If several upstream priorities and fallback rules should be exposed through one endpoint, combine CC Switch with 9Router: CC Switch manages clients, while 9Router manages request routing.

Summary

The key is not how many addresses you can enter, but whether every switch can be verified. Keep one configuration verifiable, restart clients, match model names, and only then expand to local models and multiple Providers.

What a Provider entry should contain

Give every Provider a clear entry with its purpose, endpoint, model naming rule, authentication method, and verification date. Names such as “backup” or “new API” are not enough; weeks later you will not know whether it supports code review, tool calls, or still has quota.

Field Purpose
Display name Distinguish official, team, local, and test Providers
Base URL Record the root address of the compatible API
Model name Prevent confusion between client aliases and service names
Key source Record only location or account, not a repository secret
Intended work Daily development, long tasks, offline testing, and so on

What to validate before and after a switch

Before switching, record the current Provider and model, and keep a test task that does not modify files. Afterwards, verify that output comes from the expected model, tool calls still work, project permissions remain correct, and failures show a clear error. If the new Provider is incompatible, you can immediately return to a known-good setup.

For local OpenAI-compatible services, confirm the listen address as well as the Base URL. If it is only for the same machine, bind to a loopback address where possible instead of exposing it to the LAN. Consider authentication and firewall policy separately before granting other devices access.
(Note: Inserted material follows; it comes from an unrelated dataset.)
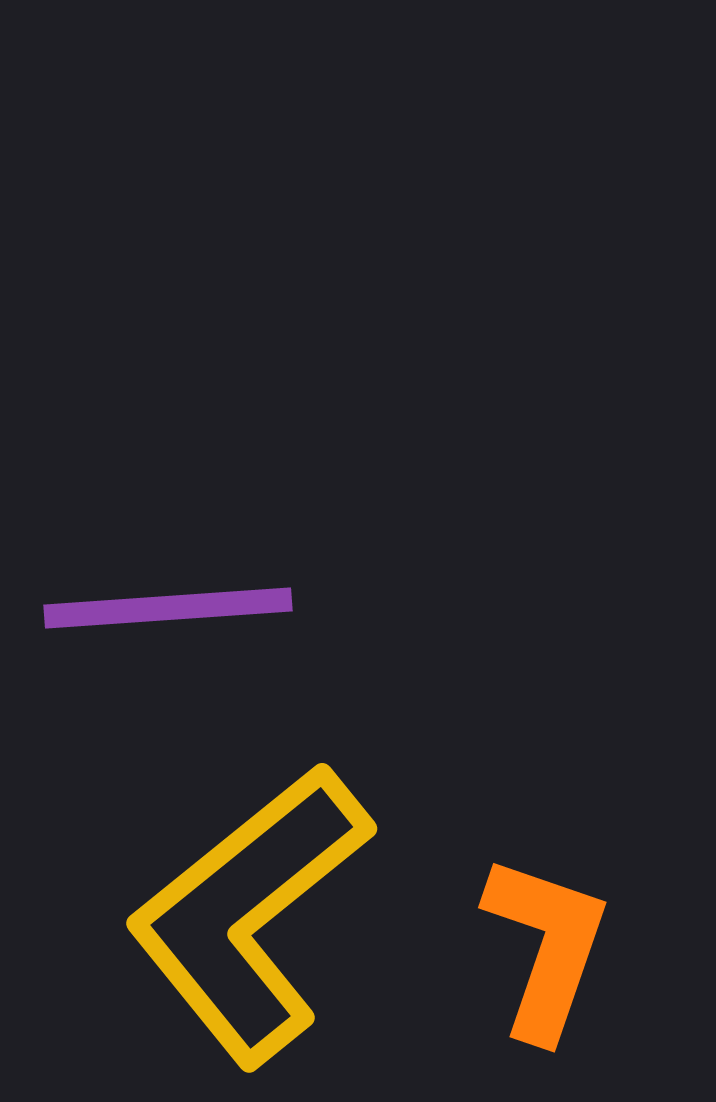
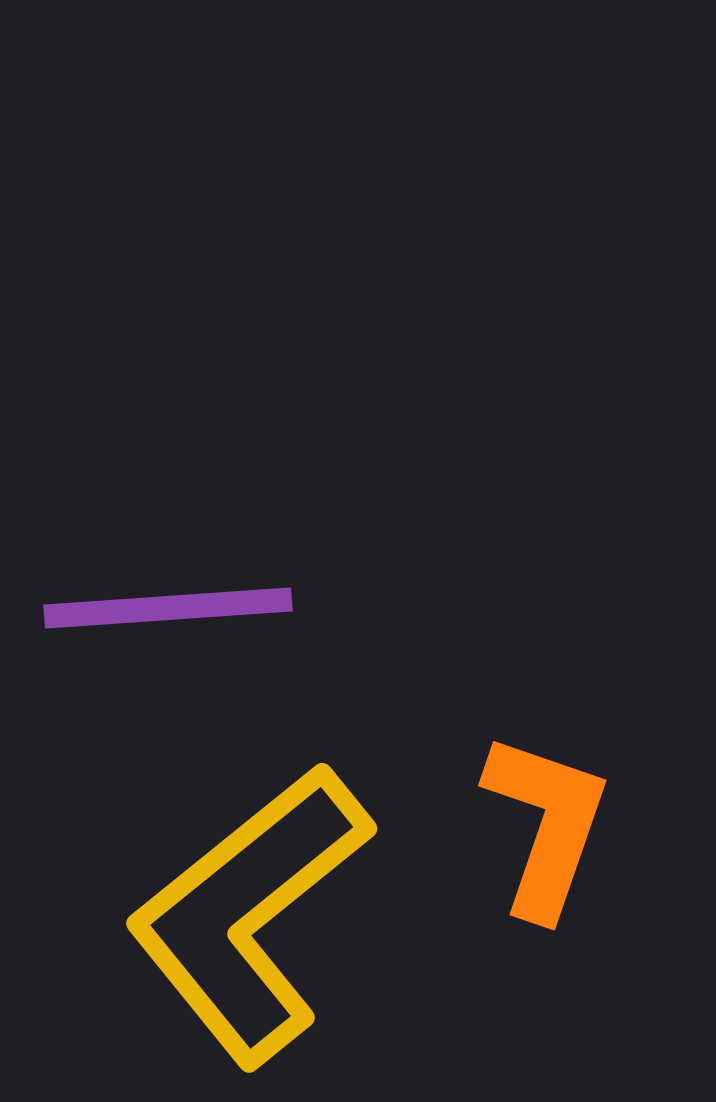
orange L-shape: moved 122 px up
Model-name and capability mismatch risks

API compatibility does not mean equal capabilities. A service may accept chat requests but not support tool calls, images, long contexts, or the streaming behavior required by a client. Test the target workflow; do not move all work merely because a service says “OpenAI compatible.”
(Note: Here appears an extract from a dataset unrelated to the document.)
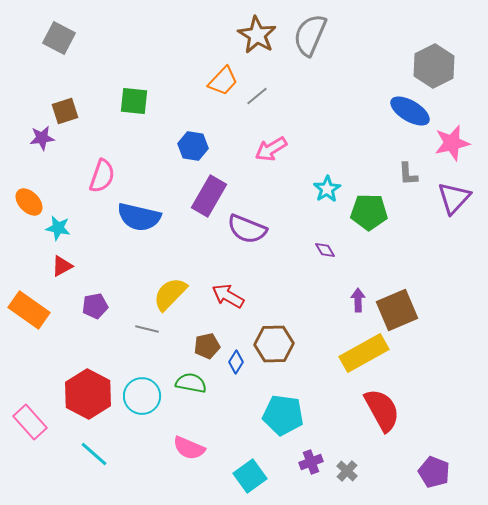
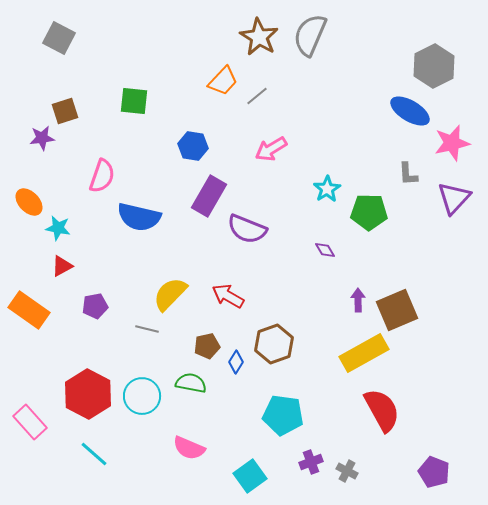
brown star at (257, 35): moved 2 px right, 2 px down
brown hexagon at (274, 344): rotated 18 degrees counterclockwise
gray cross at (347, 471): rotated 15 degrees counterclockwise
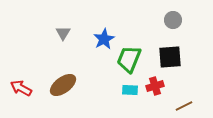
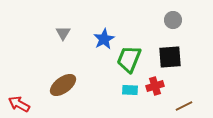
red arrow: moved 2 px left, 16 px down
When output becomes unusually short, tool-call format fails, or context overflows quickly, check model capability, service version, and context limit instead of only changing the key. For local vLLM memory and KV-cache issues, see vLLM KV Cache troubleshooting.

Cost and observability

Provider switching also needs a cost boundary. Record which Provider each task class uses by default, whether failures retry automatically, and how long call logs are kept. For local models, include runtime, power use, and human maintenance when making decisions; comparing API price alone is incomplete.

FAQ: Why is the old model still used after switching?

Common causes are an old terminal that remains open, a project environment variable override, an unchanged model alias, or a cached session. Start a new session, restart the client, and check request logs.

FAQ: Can I import every API key?

Import only accounts you need and trust. Management tools and sync folders are valuable targets; verify encryption, access control, and revocation before enabling synchronization.